| WHAT TO DO |
The copy you give must match the records exactly, except that it holds no images.

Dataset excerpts
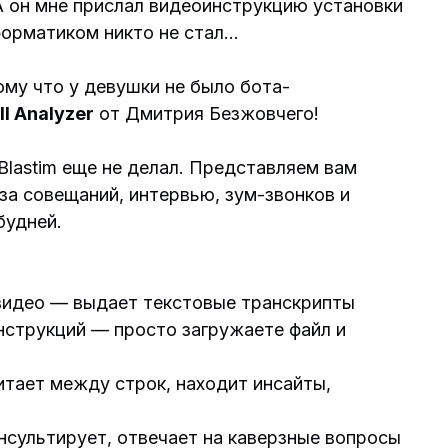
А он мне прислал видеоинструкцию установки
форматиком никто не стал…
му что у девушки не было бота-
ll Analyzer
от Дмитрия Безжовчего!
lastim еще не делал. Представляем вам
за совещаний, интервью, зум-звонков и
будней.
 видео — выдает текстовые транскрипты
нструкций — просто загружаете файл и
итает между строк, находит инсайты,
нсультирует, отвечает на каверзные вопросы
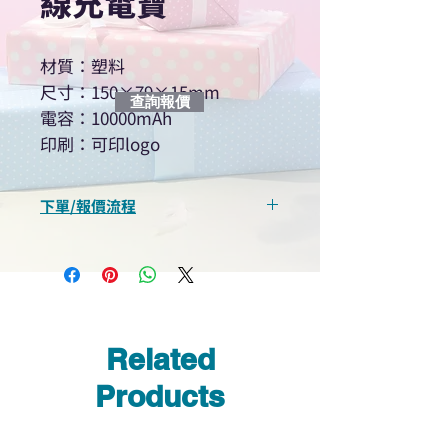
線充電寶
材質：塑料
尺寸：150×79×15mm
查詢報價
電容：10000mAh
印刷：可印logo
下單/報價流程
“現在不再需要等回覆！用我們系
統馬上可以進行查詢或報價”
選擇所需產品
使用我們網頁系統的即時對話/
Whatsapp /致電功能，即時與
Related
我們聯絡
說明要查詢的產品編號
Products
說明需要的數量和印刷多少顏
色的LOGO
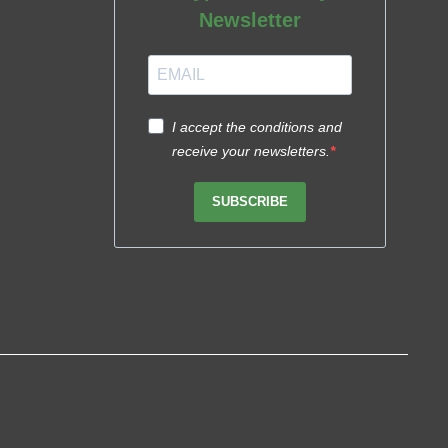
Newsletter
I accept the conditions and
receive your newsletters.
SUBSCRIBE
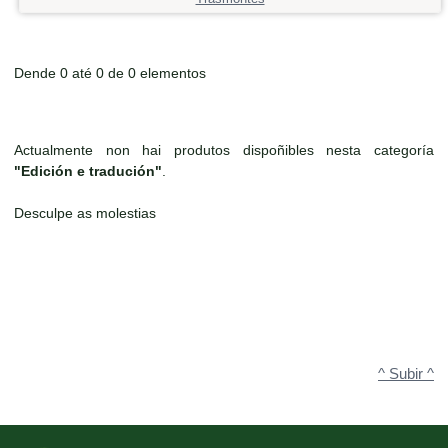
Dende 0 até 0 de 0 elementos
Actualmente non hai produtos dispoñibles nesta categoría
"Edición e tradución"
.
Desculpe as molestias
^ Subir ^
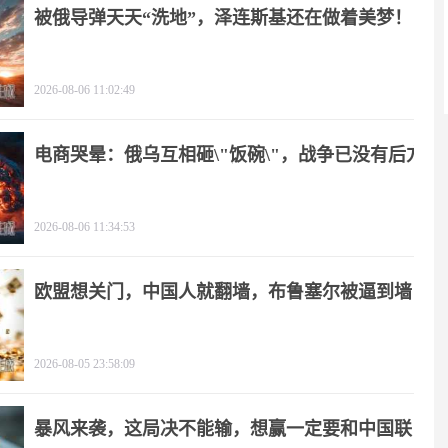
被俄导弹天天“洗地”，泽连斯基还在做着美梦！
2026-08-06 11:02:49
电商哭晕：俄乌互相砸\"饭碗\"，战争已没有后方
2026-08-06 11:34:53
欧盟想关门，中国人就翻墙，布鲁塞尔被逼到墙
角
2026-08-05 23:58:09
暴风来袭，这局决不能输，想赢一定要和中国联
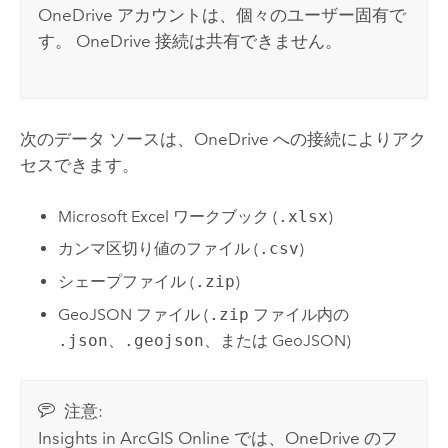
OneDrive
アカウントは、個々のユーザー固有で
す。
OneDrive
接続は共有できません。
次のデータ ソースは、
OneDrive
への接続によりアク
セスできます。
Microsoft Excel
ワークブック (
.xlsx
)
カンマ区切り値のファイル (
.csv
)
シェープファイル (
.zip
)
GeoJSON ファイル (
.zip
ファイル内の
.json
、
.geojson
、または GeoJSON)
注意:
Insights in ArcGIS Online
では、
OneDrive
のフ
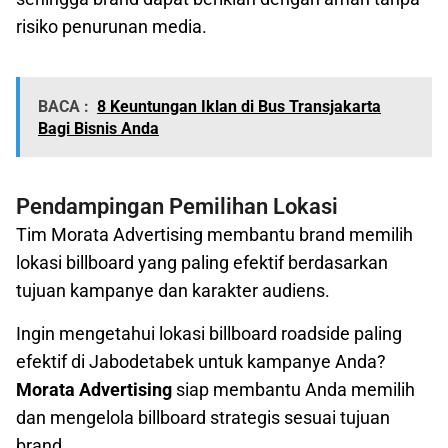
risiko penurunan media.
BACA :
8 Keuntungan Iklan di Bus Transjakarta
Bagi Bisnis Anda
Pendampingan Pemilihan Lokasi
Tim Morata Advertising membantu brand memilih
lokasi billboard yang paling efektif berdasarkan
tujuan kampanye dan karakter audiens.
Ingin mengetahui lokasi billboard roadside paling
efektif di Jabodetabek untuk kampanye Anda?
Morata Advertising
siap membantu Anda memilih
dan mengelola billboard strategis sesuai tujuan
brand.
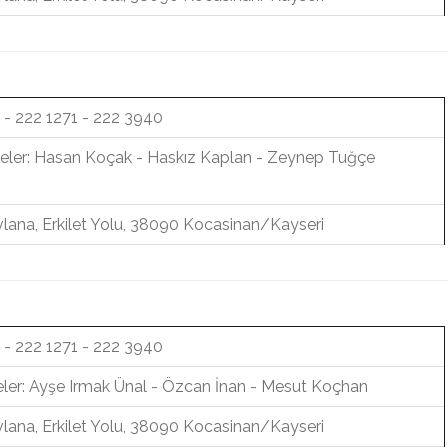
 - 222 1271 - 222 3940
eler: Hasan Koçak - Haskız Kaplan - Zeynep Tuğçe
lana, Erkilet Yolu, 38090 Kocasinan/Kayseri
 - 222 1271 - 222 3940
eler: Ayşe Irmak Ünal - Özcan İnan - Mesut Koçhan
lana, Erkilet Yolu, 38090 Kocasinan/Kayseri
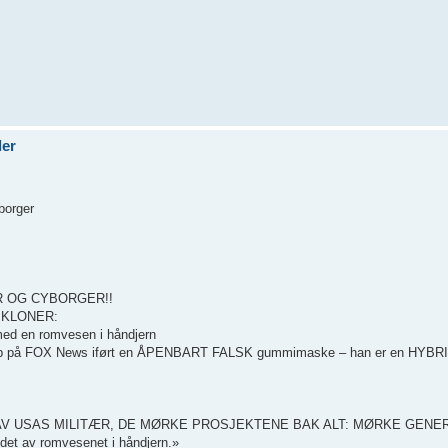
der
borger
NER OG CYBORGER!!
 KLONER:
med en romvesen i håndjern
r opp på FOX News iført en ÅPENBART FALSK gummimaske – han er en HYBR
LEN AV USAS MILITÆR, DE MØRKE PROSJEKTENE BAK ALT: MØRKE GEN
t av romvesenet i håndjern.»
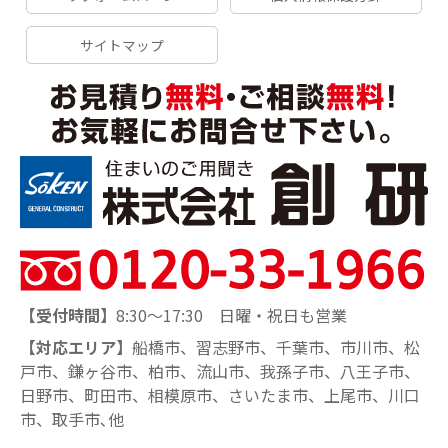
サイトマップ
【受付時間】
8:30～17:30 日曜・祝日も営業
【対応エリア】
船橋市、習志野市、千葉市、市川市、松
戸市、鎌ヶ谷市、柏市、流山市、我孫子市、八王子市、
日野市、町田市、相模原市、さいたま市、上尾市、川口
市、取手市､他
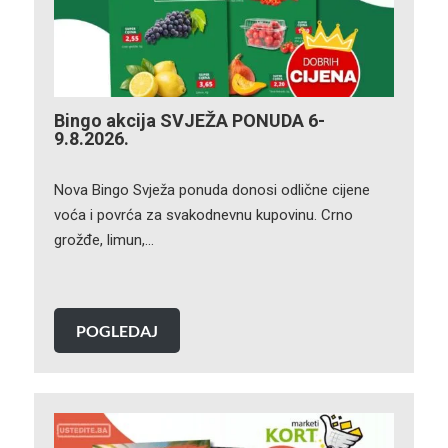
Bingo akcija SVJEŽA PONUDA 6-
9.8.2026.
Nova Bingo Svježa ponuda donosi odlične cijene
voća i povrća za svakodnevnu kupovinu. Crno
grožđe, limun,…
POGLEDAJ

| TASK RESPONSE |
А он мне прислал видеоинструкцию установки
форматиком никто не стал…
му что у девушки не было бота-
ll Analyzer
от Дмитрия Безжовчего!
lastim еще не делал. Представляем вам
за совещаний, интервью, зум-звонков и
будней.
 видео — выдает текстовые транскрипты
нструкций — просто загружаете файл и
итает между строк, находит инсайты,
нсультирует, отвечает на каверзные вопросы
線充電寶
材質：塑料
尺寸：150×79×15mm
查詢報價
電容：10000mAh
印刷：可印logo
下單/報價流程
“現在不再需要等回覆！用我們系
統馬上可以進行查詢或報價”
選擇所需產品
使用我們網頁系統的即時對話/
Whatsapp /致電功能，即時與
Related
我們聯絡
說明要查詢的產品編號
Products
說明需要的數量和印刷多少顏
色的LOGO
Newsletter
I accept the conditions and
receive your newsletters.
SUBSCRIBE
Dende 0 até 0 de 0 elementos
Actualmente non hai produtos dispoñibles nesta categoría
"Edición e tradución"
.
Desculpe as molestias
^ Subir ^
被俄导弹天天“洗地”，泽连斯基还在做着美梦！
2026-08-06 11:02:49
电商哭晕：俄乌互相砸\"饭碗\"，战争已没有后方
2026-08-06 11:34:53
欧盟想关门，中国人就翻墙，布鲁塞尔被逼到墙
角
2026-08-05 23:58:09
暴风来袭，这局决不能输，想赢一定要和中国联
OneDrive
アカウントは、個々のユーザー固有で
す。
OneDrive
接続は共有できません。
次のデータ ソースは、
OneDrive
への接続によりアク
セスできます。
Microsoft Excel
ワークブック (
.xlsx
)
カンマ区切り値のファイル (
.csv
)
シェープファイル (
.zip
)
GeoJSON ファイル (
.zip
ファイル内の
.json
、
.geojson
、または GeoJSON)
注意:
Insights in ArcGIS Online
では、
OneDrive
のフ
risiko penurunan media.
BACA :
8 Keuntungan Iklan di Bus Transjakarta
Bagi Bisnis Anda
Pendampingan Pemilihan Lokasi
Tim Morata Advertising membantu brand memilih
lokasi billboard yang paling efektif berdasarkan
tujuan kampanye dan karakter audiens.
Ingin mengetahui lokasi billboard roadside paling
efektif di Jabodetabek untuk kampanye Anda?
Morata Advertising
siap membantu Anda memilih
dan mengelola billboard strategis sesuai tujuan
brand.
 - 222 1271 - 222 3940
eler: Hasan Koçak - Haskız Kaplan - Zeynep Tuğçe
lana, Erkilet Yolu, 38090 Kocasinan/Kayseri
 - 222 1271 - 222 3940
eler: Ayşe Irmak Ünal - Özcan İnan - Mesut Koçhan
lana, Erkilet Yolu, 38090 Kocasinan/Kayseri
der
borger
NER OG CYBORGER!!
 KLONER:
med en romvesen i håndjern
r opp på FOX News iført en ÅPENBART FALSK gummimaske – han er en HYBR
LEN AV USAS MILITÆR, DE MØRKE PROSJEKTENE BAK ALT: MØRKE GEN
t av romvesenet i håndjern.»
サイトマップ
【受付時間】
8:30～17:30 日曜・祝日も営業
【対応エリア】
船橋市、習志野市、千葉市、市川市、松
戸市、鎌ヶ谷市、柏市、流山市、我孫子市、八王子市、
日野市、町田市、相模原市、さいたま市、上尾市、川口
市、取手市､他
Bingo akcija SVJEŽA PONUDA 6-
9.8.2026.
Nova Bingo Svježa ponuda donosi odlične cijene
voća i povrća za svakodnevnu kupovinu. Crno
grožđe, limun,…
POGLEDAJ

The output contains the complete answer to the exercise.